Wherever a line of the listing holds the string "time", copy that line.
RECORDS FOR THE EXERCISE: Begin
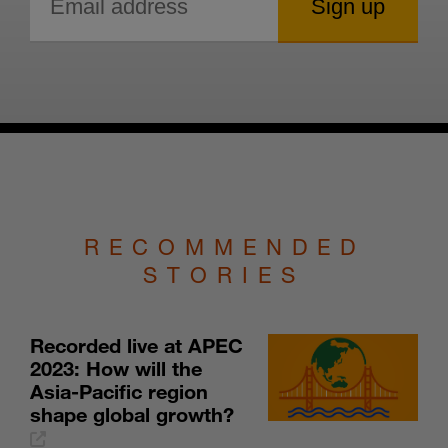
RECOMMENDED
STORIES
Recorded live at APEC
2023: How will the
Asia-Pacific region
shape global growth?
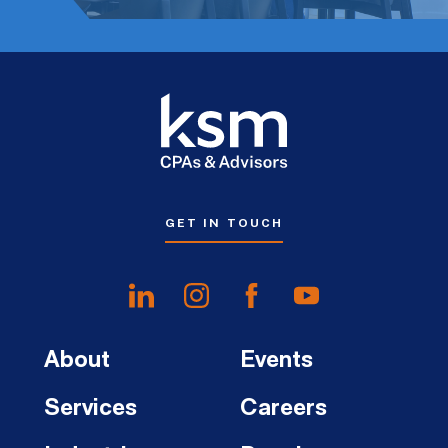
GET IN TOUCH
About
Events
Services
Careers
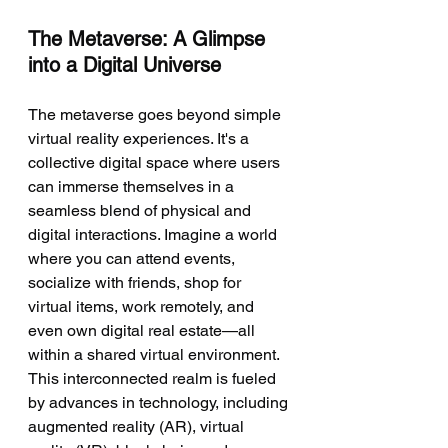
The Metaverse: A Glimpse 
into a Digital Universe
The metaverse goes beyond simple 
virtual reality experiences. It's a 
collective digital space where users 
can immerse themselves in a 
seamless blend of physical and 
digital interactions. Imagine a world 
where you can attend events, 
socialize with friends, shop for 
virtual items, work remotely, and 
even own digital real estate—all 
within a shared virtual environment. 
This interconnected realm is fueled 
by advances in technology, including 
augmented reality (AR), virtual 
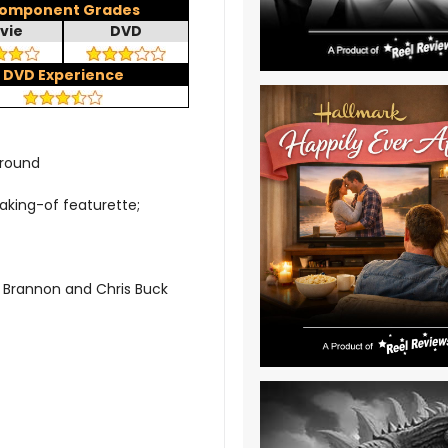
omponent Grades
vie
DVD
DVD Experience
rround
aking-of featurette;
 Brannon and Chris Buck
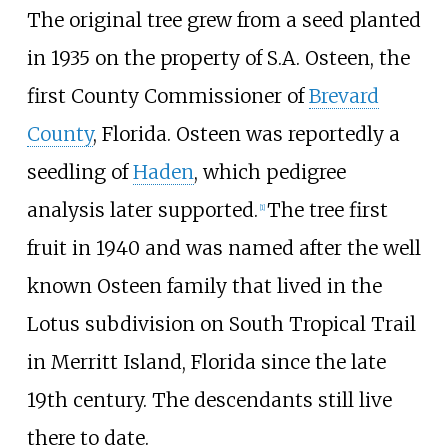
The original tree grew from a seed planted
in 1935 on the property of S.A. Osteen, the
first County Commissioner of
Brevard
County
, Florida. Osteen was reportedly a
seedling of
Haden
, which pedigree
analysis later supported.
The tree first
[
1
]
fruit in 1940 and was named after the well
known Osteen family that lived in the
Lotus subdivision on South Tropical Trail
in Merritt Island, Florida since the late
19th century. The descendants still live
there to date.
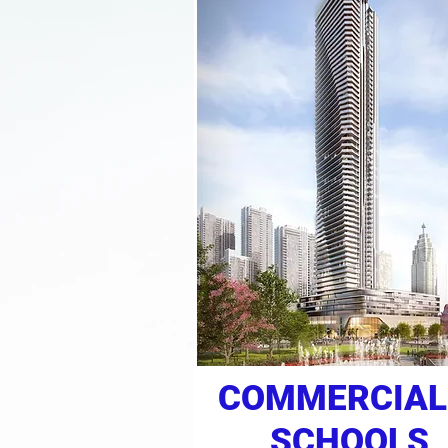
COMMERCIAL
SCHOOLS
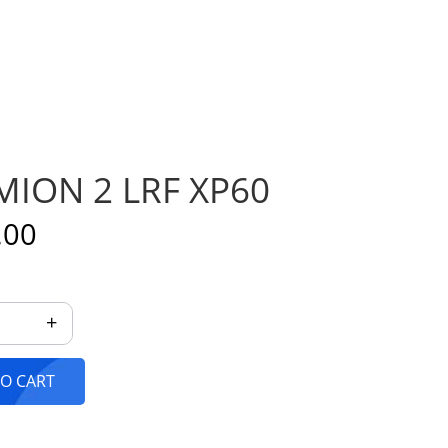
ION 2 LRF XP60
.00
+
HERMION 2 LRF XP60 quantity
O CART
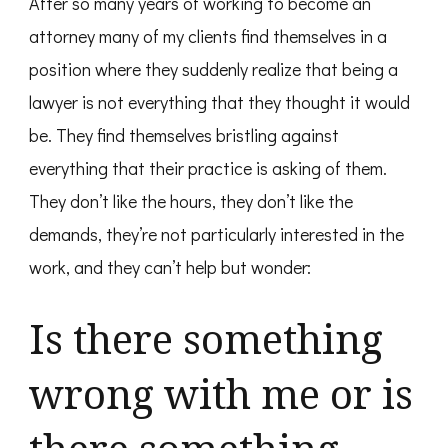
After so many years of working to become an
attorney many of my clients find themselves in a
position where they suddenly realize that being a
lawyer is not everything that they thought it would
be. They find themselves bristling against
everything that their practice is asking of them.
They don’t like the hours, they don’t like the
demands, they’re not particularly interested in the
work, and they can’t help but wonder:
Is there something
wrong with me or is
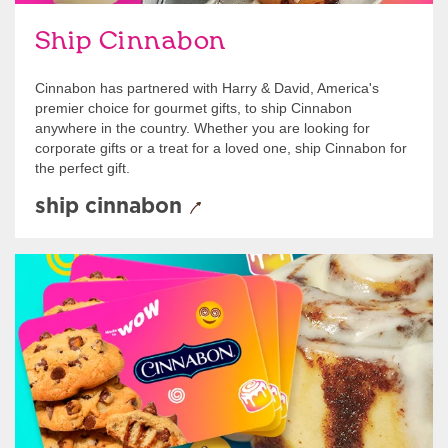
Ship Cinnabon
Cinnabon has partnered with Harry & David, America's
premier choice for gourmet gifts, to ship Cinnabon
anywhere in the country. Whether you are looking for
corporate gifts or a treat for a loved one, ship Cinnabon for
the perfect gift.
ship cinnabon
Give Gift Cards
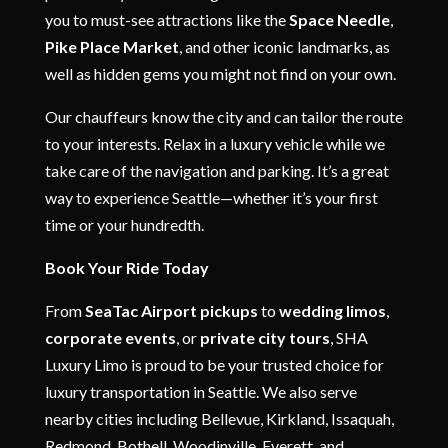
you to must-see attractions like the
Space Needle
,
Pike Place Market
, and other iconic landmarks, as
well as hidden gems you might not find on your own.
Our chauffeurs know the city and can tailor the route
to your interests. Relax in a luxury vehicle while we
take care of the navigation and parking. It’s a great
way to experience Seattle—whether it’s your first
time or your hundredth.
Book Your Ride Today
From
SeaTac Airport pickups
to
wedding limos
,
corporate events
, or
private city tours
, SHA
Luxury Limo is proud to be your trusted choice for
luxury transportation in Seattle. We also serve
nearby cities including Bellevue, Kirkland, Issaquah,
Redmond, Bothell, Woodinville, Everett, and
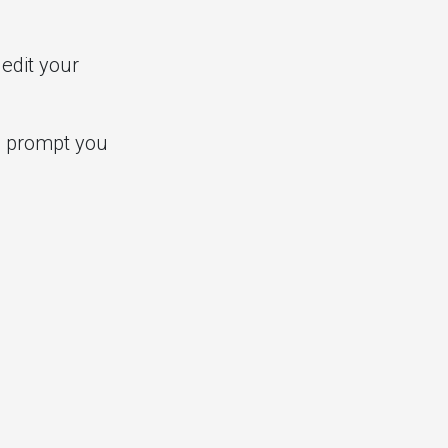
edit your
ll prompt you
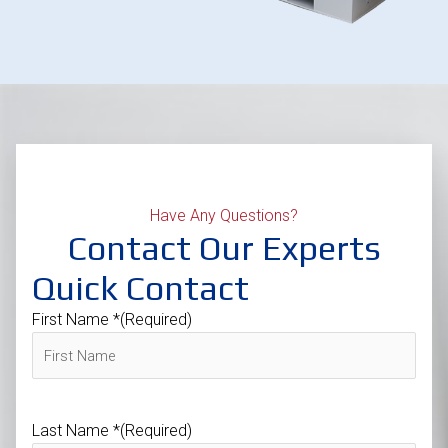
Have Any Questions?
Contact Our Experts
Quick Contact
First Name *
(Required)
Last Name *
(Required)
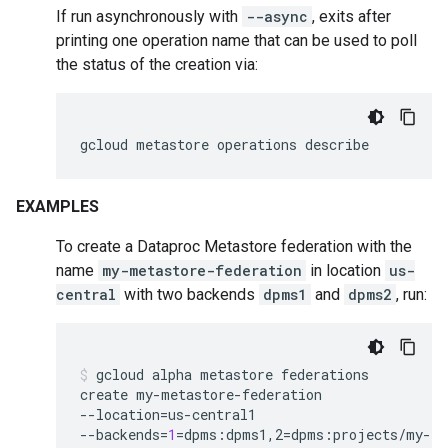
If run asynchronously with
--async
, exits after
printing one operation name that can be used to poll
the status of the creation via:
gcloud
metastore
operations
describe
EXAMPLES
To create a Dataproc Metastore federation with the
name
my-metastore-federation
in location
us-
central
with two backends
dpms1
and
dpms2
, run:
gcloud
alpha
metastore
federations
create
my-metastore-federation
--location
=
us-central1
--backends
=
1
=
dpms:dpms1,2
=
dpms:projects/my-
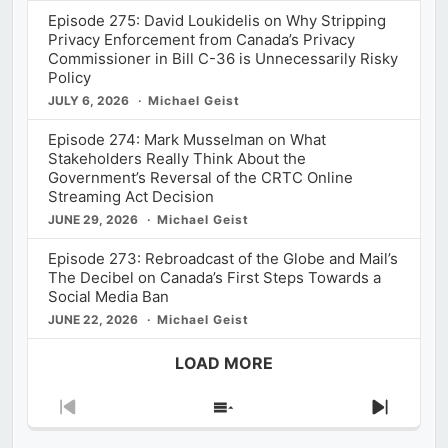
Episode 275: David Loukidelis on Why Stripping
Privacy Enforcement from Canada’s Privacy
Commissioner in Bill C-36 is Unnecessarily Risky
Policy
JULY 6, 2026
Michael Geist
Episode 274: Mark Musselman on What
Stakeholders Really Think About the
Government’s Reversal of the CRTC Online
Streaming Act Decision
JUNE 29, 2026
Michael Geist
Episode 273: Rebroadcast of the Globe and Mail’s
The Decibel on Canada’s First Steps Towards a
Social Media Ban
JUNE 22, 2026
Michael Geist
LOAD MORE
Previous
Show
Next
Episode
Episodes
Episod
RECORDS FOR THE EXERCISE: End
RECORDS FOR THE EXERCISE: Begin
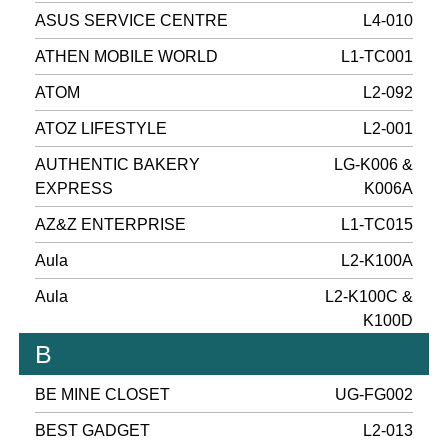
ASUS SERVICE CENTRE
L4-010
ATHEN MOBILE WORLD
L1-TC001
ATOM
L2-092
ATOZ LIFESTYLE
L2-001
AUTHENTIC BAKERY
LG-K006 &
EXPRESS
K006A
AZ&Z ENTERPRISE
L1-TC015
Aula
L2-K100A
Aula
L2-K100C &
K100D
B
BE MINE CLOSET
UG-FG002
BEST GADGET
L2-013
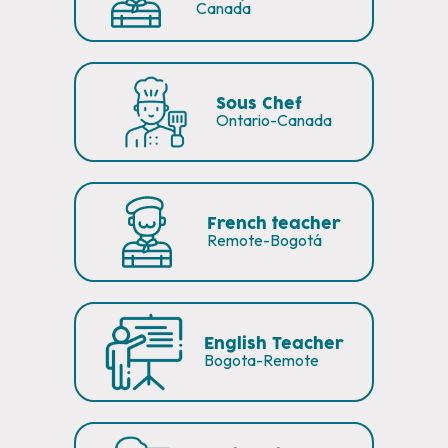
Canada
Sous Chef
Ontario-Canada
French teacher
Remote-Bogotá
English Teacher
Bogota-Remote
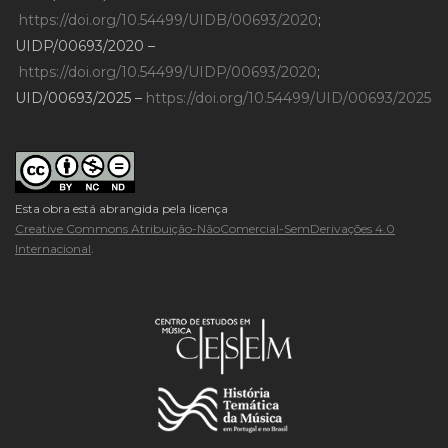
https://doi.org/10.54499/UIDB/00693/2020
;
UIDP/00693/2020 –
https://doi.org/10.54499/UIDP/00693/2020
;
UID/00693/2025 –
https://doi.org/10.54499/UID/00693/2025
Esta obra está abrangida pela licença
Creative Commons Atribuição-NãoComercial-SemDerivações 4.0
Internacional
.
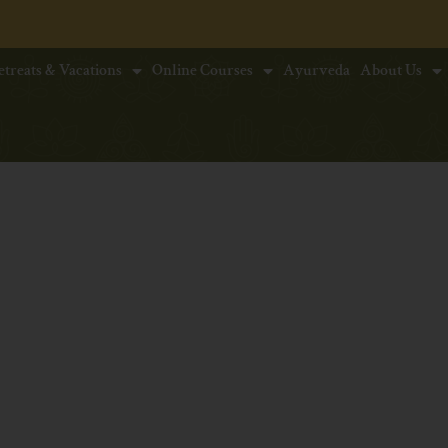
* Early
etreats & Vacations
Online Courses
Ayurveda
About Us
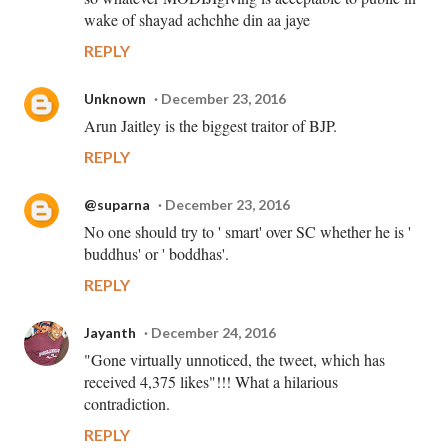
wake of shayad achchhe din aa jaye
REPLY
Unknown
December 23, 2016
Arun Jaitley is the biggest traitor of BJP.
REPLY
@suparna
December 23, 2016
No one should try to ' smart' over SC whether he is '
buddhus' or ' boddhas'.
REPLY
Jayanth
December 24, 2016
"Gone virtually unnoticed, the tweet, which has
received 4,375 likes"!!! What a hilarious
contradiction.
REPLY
RECORDS FOR THE EXERCISE: End
RECORDS FOR THE EXERCISE: Begin
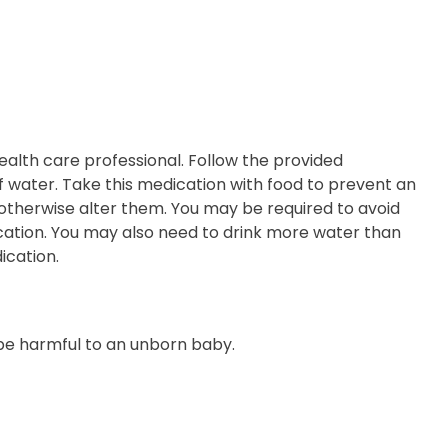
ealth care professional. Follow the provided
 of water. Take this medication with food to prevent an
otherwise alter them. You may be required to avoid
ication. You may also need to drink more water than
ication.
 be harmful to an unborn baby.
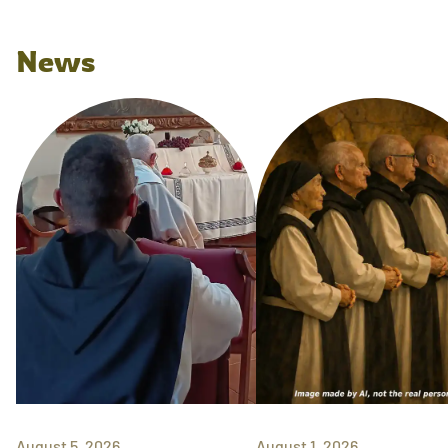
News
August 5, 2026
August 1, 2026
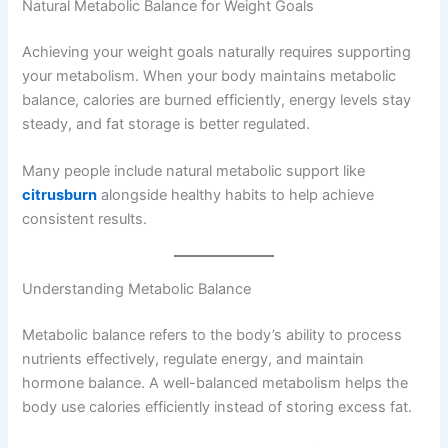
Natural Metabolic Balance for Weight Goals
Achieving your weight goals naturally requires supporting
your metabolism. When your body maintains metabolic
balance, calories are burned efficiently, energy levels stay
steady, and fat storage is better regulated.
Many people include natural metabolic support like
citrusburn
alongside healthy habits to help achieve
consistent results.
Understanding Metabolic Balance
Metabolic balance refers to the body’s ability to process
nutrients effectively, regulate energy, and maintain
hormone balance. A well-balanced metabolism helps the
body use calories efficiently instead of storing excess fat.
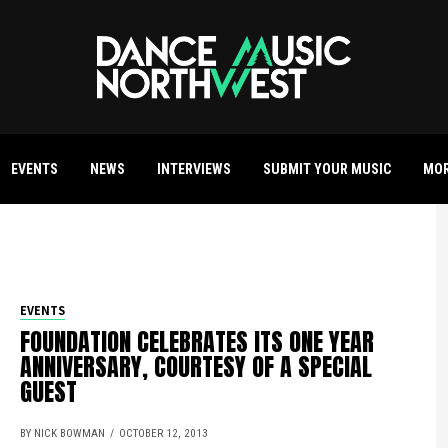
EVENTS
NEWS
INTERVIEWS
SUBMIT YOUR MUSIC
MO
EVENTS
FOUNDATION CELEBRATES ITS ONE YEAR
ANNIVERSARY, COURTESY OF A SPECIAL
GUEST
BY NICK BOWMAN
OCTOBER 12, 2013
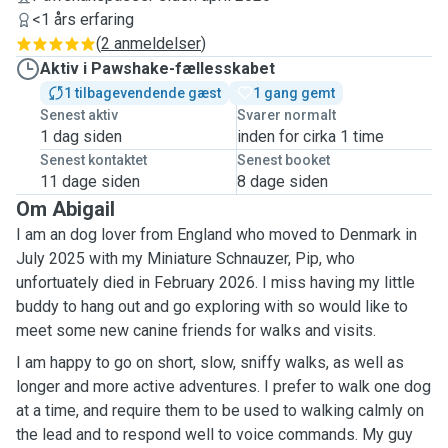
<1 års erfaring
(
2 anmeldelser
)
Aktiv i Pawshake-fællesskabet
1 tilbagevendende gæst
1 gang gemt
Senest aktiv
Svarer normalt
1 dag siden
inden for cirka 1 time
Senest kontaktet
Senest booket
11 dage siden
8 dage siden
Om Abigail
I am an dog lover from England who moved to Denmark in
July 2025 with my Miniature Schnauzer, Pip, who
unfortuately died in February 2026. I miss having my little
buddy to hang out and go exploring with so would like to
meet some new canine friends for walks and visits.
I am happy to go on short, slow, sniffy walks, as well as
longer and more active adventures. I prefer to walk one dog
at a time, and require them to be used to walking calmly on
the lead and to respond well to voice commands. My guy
RECORDS FOR THE EXERCISE: End
RESPONSE:
time or your hundredth.
inden for cirka 1 time
at a time, and require them to be used to walking calmly on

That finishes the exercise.